▶ The problem: Scan the records below. Copy every line in which the word "ngay" appears.

═════ Records supplied ═════

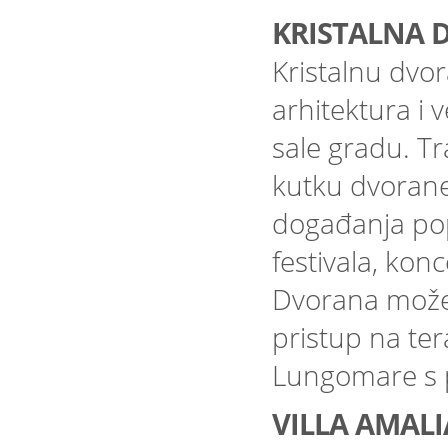
KRISTALNA 
Kristalnu dvo
arhitektura i 
sale gradu. Tr
kutku dvorane 
događanja pop
festivala, kon
Dvorana može 
pristup na ter
Lungomare s 
VILLA AMALI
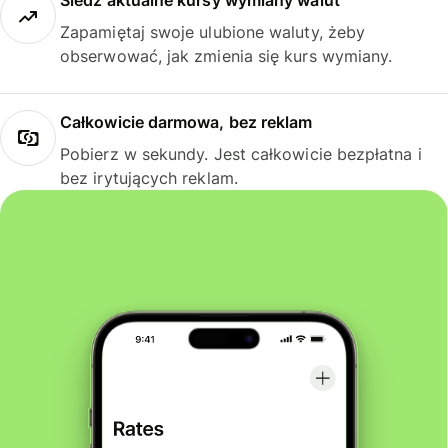
Śledź aktualne kursy wymiany walut
Zapamiętaj swoje ulubione waluty, żeby
obserwować, jak zmienia się kurs wymiany.
Całkowicie darmowa, bez reklam
Pobierz w sekundy. Jest całkowicie bezpłatna i
bez irytujących reklam.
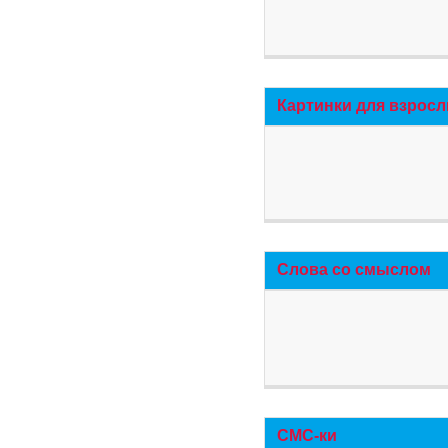
Картинки для взросл
Слова со смыслом
СМС-ки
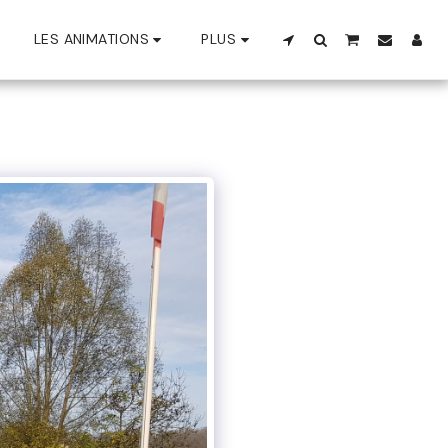
LES ANIMATIONS
PLUS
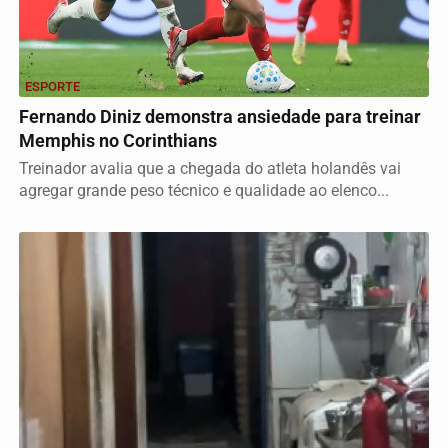
ESPORTE
Fernando Diniz demonstra ansiedade para treinar
Memphis no Corinthians
Treinador avalia que a chegada do atleta holandês vai
agregar grande peso técnico e qualidade ao elenco...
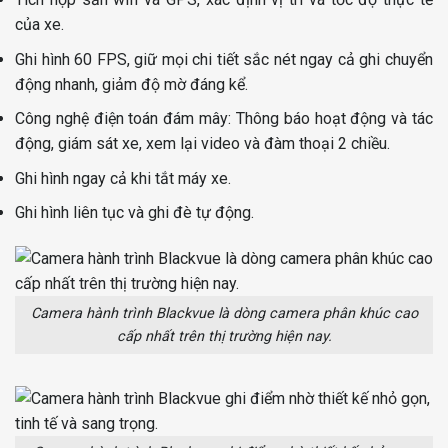
của xe.
Ghi hình 60 FPS, giữ mọi chi tiết sắc nét ngay cả ghi chuyển
động nhanh, giảm độ mờ đáng kể.
Công nghệ điện toán đám mây: Thông báo hoạt động và tác
động, giám sát xe, xem lại video và đàm thoại 2 chiều.
Ghi hình ngay cả khi tắt máy xe.
Ghi hình liên tục và ghi đè tự động.
Camera hành trình Blackvue là dòng camera phân khúc cao
cấp nhất trên thị trường hiện nay.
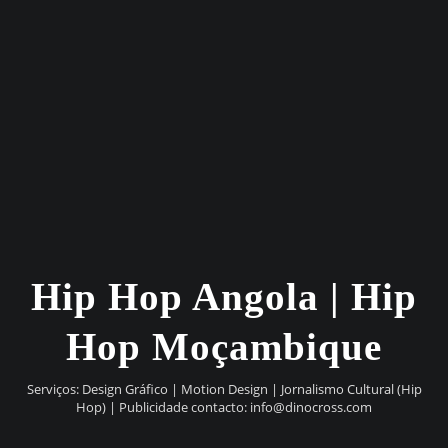
Hip Hop Angola | Hip
Hop Moçambique
Serviços: Design Gráfico | Motion Design | Jornalismo Cultural (Hip
Hop) | Publicidade contacto:
info@dinocross.com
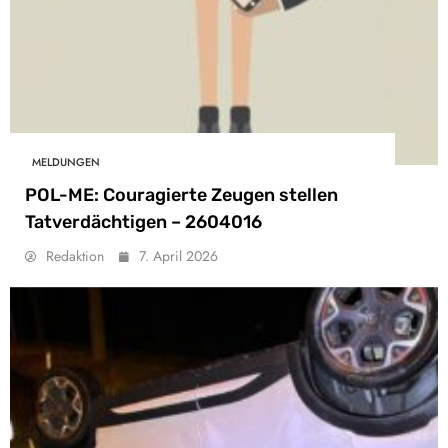
MELDUNGEN
POL-ME: Couragierte Zeugen stellen
Tatverdächtigen – 2604016
Redaktion
7. April 2026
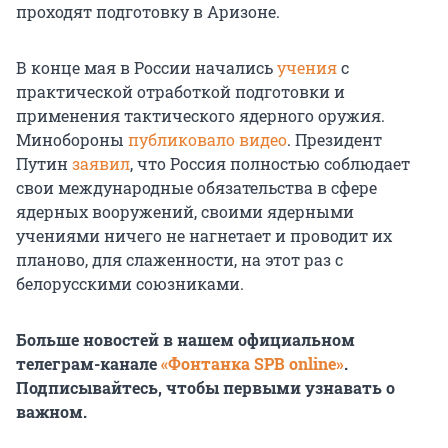
проходят подготовку в Аризоне.
В конце мая в России начались
учения
с
практической отработкой подготовки и
применения тактического ядерного оружия.
Минобороны
публиковало видео
. Президент
Путин
заявил
, что Россия полностью соблюдает
свои международные обязательства в сфере
ядерных вооружений, своими ядерными
учениями ничего не нагнетает и проводит их
планово, для слаженности, на этот раз с
белорусскими союзниками.
Больше новостей в нашем официальном
телеграм-канале
«Фонтанка SPB online»
.
Подписывайтесь, чтобы первыми узнавать о
важном.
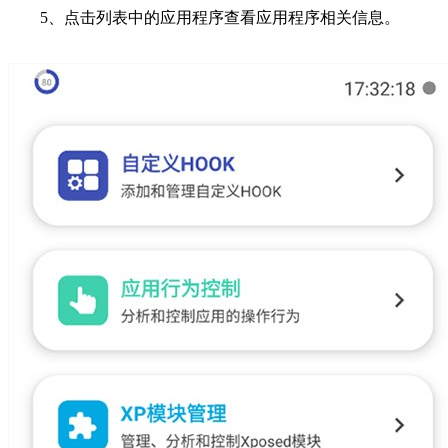
5、点击列表中的应用程序查看应用程序相关信息。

═════

▶ Answer space:
Ghi hình 60 FPS, giữ mọi chi tiết sắc nét ngay cả ghi chuyển
Ghi hình ngay cả khi tắt máy xe.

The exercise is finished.